Secondly, that the onus is reversed in respect of a McKenzie Friend’s right of audience and/or his conduct of litigation. In these instances, the LIP must show that it is in the interests of justice for a lay person to address the court on his behalf.
Thirdly, that an opposing lawyer may raise concerns about the commercial relationship between the LIP and the proposed McKenzie Friend – especially where the latter’s fees exceed those charged by a lawyer for equivalent services. Here, it would seem that the guidelines have the “professional” McKenzie Friend in their crosshairs. The Guidelines – drafted by and for lawyers – could be construed as a shot across the bows of this flourishing but unregulated industry, with a judicial working group (led by Mrs Justice Asplin DBE) currently examining its role.
Stobart Group Ltd v Elliott
In Tinkler v Elliott [2012] EWCA Civ 1289, Kay LJ stated that:
“…the fact that a litigant in person ‘did not really understand’ or ‘did not appreciate’ the procedural courses open to him for months does not entitle him to extra indulgence” [32].
Similar views were expressed by Moore-Bick LJ in R (on the application of Hysaj) v Secretary of State for the Home Department [2014] EWCA Civ 1633 [43-44].
This robust approach was again evident in Stobart Group Ltd v Elliott [2015] EWCA Civ 449. The appellant LIP was required to file medical evidence by 11 July 2013. The appellant defaulted and then had his application for relief from sanctions refused.
On appeal, the LIP argued (inter alia) that the judge had failed to take into account all the circumstances, as required under Denton v TH White Ltd [2014] 1 WLR 3926. The appellant claimed to have suffered from a mental disability and, further, to have lacked the funds to instruct an expert at the relevant time.
The appeal was dismissed. It was held that the court’s direction relating to medical evidence had already made allowances for the appellant’s mental health. Further, the court found that there was insufficient evidence of the appellant being impecunious.
Of more general relevance, Tomlinson LJ (leading) reaffirmed the principle that the inability to pay for legal representation was no excuse for a failure to comply with court orders [39]. Nor was a LIP lacking experience of litigation [39]. Referring to recent authorities such as Hysaj, he noted that:
“The tide is flowing strongly… towards a less indulgent approach to non-compliance” [43].
CPR 3.1A
The new CPR 3.1A will come into force on 1 October 2015:
“(1) This rule applies in any proceedings where at least one party is unrepresented.
(2) Where the court is exercising any powers of case management it must have regard to the fact that at least one party is unrepresented.
(3) Both the parties and the court must, when drafting the case management in the multi-track and the fast track, take as their starting point any relevant standard directions which can be found online […] and adapt them as appropriate to the circumstances of the case.
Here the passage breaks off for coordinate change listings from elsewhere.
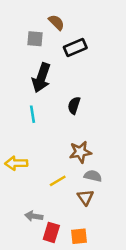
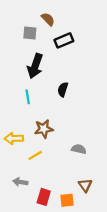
brown star: (80, 152) -> (44, 129), moved
yellow line: (58, 181) -> (35, 155), moved
brown triangle: (85, 197) -> (85, 185), moved
gray arrow: (34, 216) -> (20, 182), moved

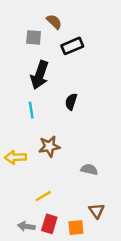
yellow line: (35, 155) -> (43, 196), moved
gray arrow: (20, 182) -> (26, 226), moved

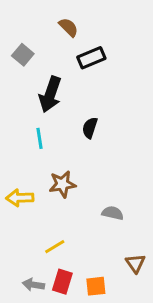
gray square: (34, 37) -> (23, 55), moved, turned 35
brown triangle: (97, 211) -> (136, 263), moved

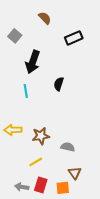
black rectangle: (91, 58) -> (74, 38), moved
brown star: (62, 184) -> (41, 136), moved
gray semicircle: (113, 213) -> (68, 147), moved
brown triangle: (136, 263) -> (75, 173), moved

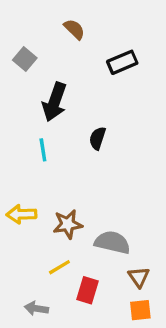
gray semicircle: (68, 147) -> (112, 242), size x1.5
brown triangle: (75, 173) -> (139, 277), moved
red rectangle: (41, 185) -> (88, 290), moved
orange square: (63, 188) -> (140, 310), moved

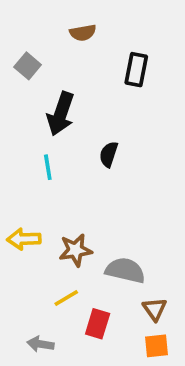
brown semicircle: (74, 29) -> (83, 33), turned 125
black rectangle: (122, 62) -> (136, 70), turned -56

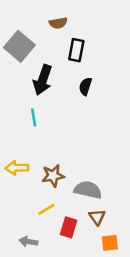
gray square: (28, 66) -> (19, 46), size x1.6
black rectangle: (136, 70) -> (76, 50), moved
black semicircle: (109, 154) -> (85, 86), moved
brown triangle: (155, 309) -> (97, 217), moved

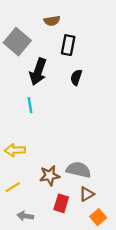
brown star: (53, 176) -> (50, 176), moved
yellow line: (47, 209) -> (13, 187), moved
brown triangle: (97, 217) -> (87, 194), turned 35
orange square: (110, 243) -> (98, 217), turned -35

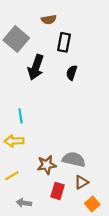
cyan line: (30, 105) -> (21, 116), moved

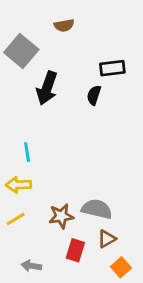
black rectangle: (64, 42) -> (112, 68), moved, turned 72
yellow line: (12, 176) -> (16, 219), moved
(4) The court must adopt such procedure at any hearing as it considers appropriate to further the overriding objective.
(5) At any hearing where the court is taking evidence this may include:
(a) ascertaining from an unrepresented party the matters about which the witness may be able to depose or on which the witness ought to be cross-examined, and
(b) putting, or causing to be put, to the witness such questions as may appear to the court to be proper.”
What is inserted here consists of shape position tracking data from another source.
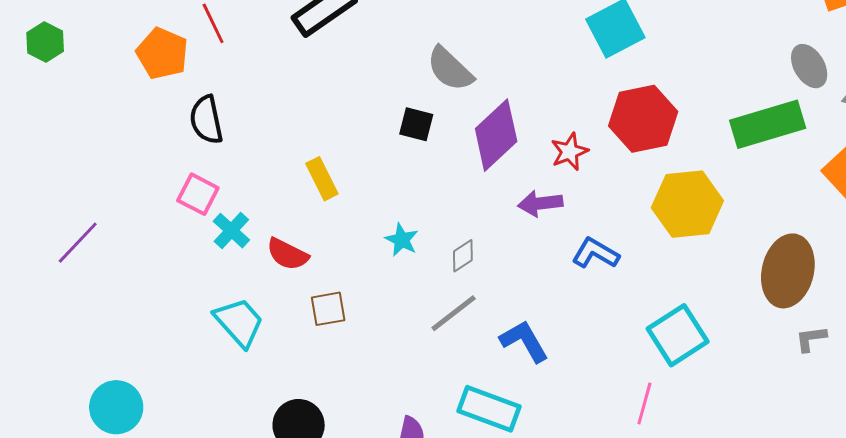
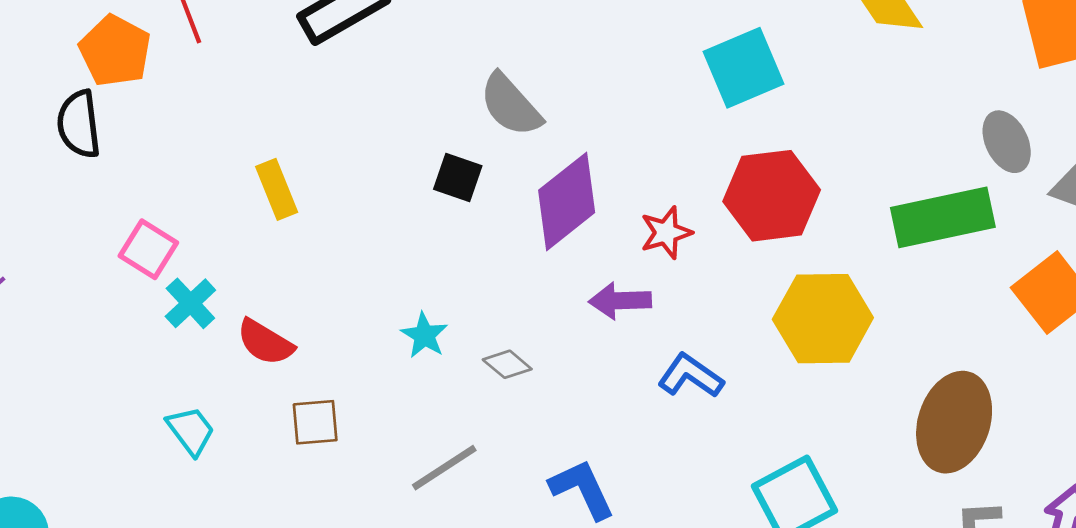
black semicircle: (206, 120) -> (79, 124), moved
yellow rectangle: (322, 179) -> (277, 189), moved
gray diamond: (463, 256) -> (507, 364), turned 68
gray line: (454, 313) -> (444, 468), moved
cyan trapezoid: (239, 322) -> (191, 431), size x0.7

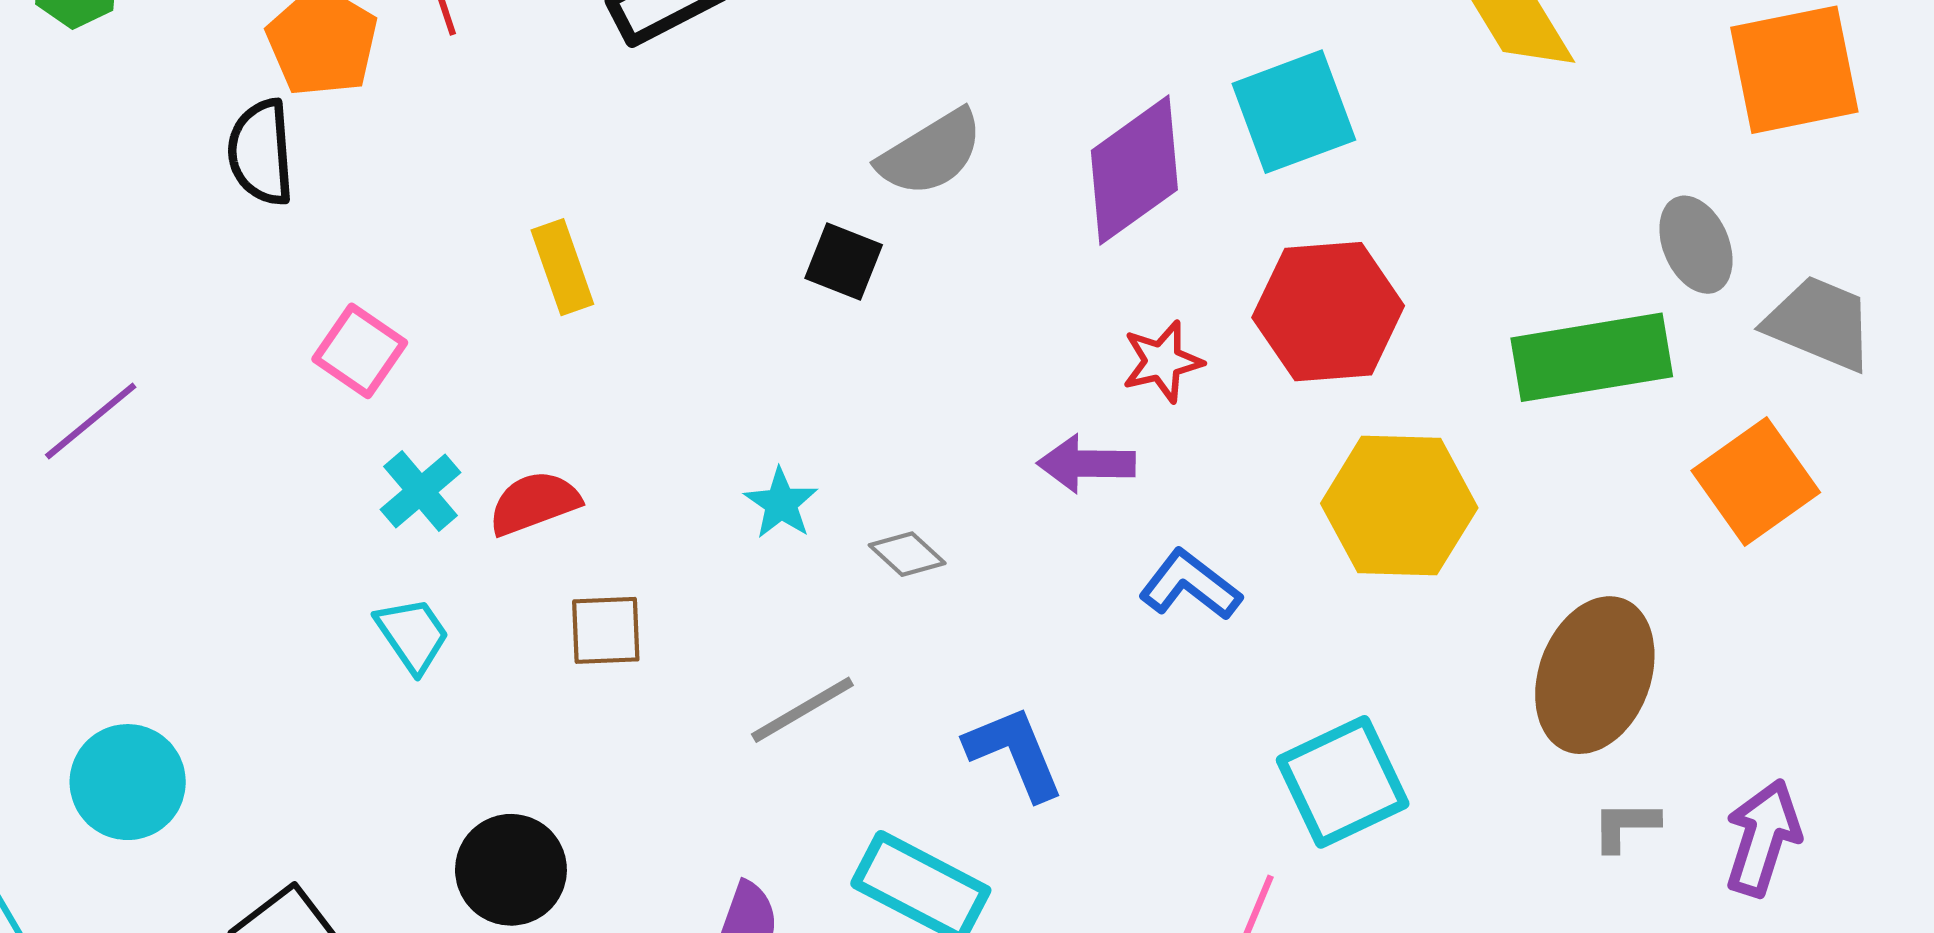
gray semicircle: (511, 105) -> (931, 153), turned -82
purple diamond: (567, 201) -> (1134, 170), moved
cyan cross: (190, 303) -> (420, 491), moved
red semicircle: (265, 342) -> (534, 503), turned 126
Sub-sections (2) and (4) could introduce small claims-style flexibility in fast- and multi-track proceedings involving LIPs. Some might assume that this flexibility will equate to leniency, thus stemming the “strong-flowing tide” Tomlinson LJ referred to. This writer is not so sure. Initial flexibility towards a LIP could fortify an opposing lawyer’s submissions as to subsequent non-compliance – as was the case in Stobart [40]. The new CPR 3.1A should merit a tentative welcome.